▶ Aim of the task:
Across the entries below, work out how many lines contain "Movie". Please give the number only.

▶ Data:
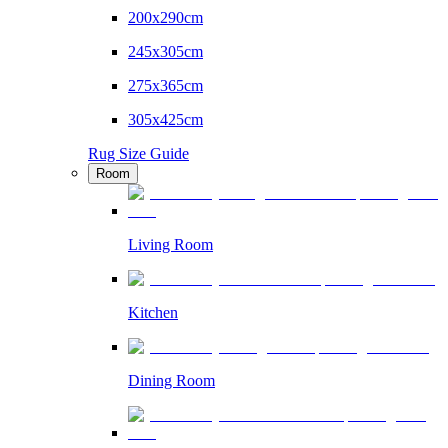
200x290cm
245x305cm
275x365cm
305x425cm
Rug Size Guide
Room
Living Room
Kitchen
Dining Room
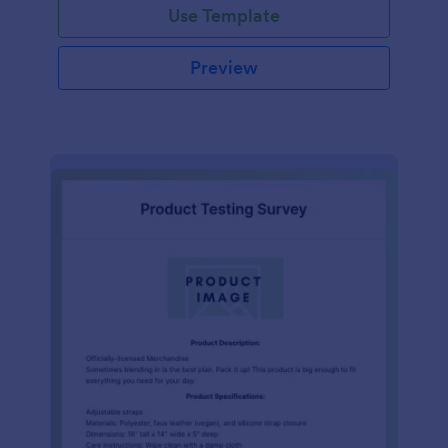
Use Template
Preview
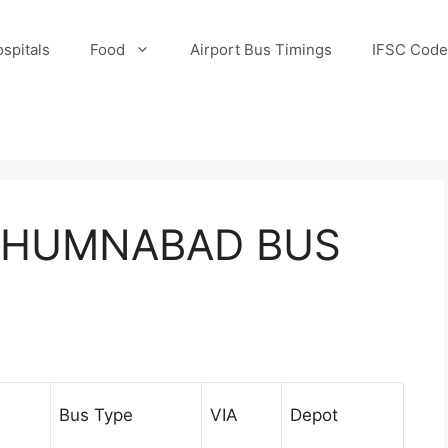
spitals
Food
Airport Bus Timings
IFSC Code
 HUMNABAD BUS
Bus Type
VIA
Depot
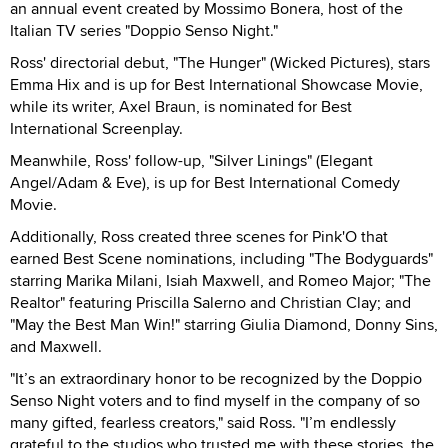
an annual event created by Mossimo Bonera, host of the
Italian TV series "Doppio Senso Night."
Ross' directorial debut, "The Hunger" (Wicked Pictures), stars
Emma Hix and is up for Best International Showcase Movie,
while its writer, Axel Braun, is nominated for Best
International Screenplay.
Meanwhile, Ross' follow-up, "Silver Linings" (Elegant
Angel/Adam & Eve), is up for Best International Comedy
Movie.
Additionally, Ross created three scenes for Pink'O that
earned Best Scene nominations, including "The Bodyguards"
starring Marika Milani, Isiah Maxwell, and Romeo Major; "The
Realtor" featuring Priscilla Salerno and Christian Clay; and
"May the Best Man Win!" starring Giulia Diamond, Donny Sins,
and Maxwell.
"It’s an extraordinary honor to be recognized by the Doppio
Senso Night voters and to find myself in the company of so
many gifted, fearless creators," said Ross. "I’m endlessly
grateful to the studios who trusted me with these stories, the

▶ Result of this exercise:
2